## Task to complete
Find the line with "Μακεδονία και Θράκη." in the records below. Output exactly from there until after the line with "tstheorie und Religionswissenschaft", without pictures.

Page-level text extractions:
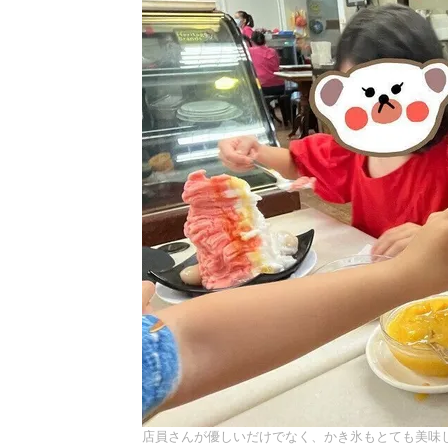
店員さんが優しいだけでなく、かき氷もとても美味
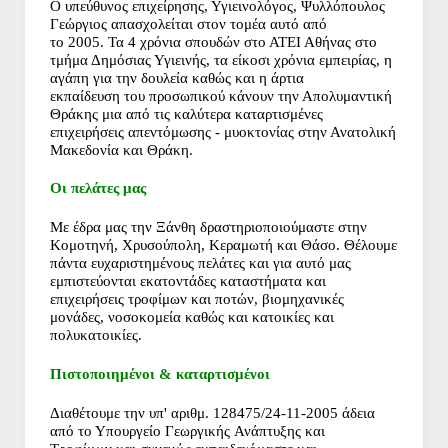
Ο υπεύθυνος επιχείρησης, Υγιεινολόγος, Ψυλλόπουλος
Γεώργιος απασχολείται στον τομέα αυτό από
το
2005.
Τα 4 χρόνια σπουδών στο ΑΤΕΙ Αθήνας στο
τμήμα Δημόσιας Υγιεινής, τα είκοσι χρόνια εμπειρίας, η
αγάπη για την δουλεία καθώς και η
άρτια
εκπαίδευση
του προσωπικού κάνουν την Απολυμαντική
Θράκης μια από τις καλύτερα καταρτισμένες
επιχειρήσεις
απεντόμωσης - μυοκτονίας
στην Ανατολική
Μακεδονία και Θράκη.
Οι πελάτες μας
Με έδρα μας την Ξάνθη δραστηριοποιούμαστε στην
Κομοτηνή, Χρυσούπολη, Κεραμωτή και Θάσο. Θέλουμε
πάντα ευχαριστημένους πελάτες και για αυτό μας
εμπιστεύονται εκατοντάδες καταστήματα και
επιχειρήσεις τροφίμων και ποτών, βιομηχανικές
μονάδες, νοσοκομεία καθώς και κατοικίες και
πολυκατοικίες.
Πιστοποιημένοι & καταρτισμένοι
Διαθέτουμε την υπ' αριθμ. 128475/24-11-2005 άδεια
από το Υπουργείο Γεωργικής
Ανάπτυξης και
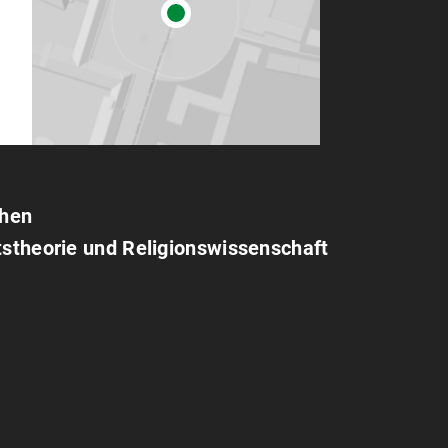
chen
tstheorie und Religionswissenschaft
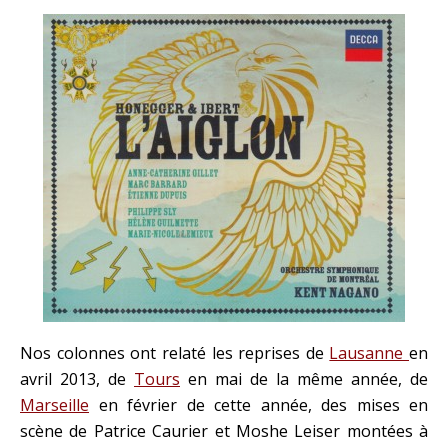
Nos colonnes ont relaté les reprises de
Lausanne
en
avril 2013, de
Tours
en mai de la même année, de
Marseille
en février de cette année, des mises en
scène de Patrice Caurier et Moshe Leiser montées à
==
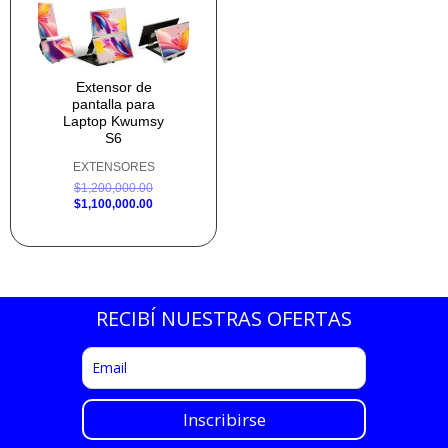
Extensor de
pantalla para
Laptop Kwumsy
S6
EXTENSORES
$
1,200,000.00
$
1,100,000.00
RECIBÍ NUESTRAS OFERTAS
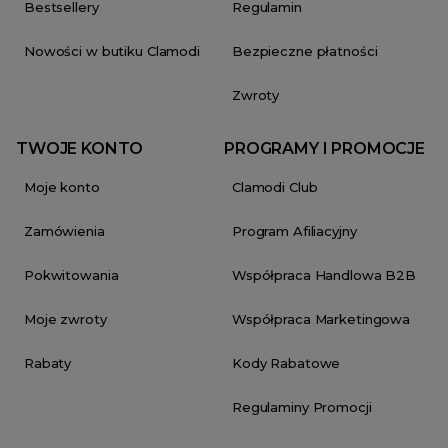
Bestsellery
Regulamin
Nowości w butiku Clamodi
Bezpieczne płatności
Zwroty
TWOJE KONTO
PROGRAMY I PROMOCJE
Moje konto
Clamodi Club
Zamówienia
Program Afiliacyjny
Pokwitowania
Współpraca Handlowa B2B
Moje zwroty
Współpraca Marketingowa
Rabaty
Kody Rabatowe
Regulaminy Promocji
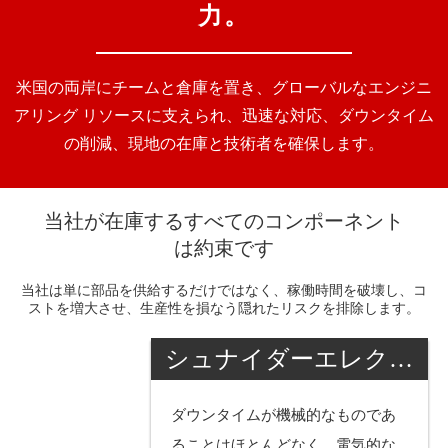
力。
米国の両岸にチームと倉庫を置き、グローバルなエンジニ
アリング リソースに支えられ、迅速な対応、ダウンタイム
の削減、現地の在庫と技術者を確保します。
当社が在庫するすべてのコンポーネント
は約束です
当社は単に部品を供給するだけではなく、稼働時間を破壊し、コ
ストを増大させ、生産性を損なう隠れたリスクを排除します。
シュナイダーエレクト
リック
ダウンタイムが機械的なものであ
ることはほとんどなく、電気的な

## Exercise output
Μακεδονία και Θράκη.
Οι πελάτες μας
Με έδρα μας την Ξάνθη δραστηριοποιούμαστε στην
Κομοτηνή, Χρυσούπολη, Κεραμωτή και Θάσο. Θέλουμε
πάντα ευχαριστημένους πελάτες και για αυτό μας
εμπιστεύονται εκατοντάδες καταστήματα και
επιχειρήσεις τροφίμων και ποτών, βιομηχανικές
μονάδες, νοσοκομεία καθώς και κατοικίες και
πολυκατοικίες.
Πιστοποιημένοι & καταρτισμένοι
Διαθέτουμε την υπ' αριθμ. 128475/24-11-2005 άδεια
από το Υπουργείο Γεωργικής
Ανάπτυξης και
chen
tstheorie und Religionswissenschaft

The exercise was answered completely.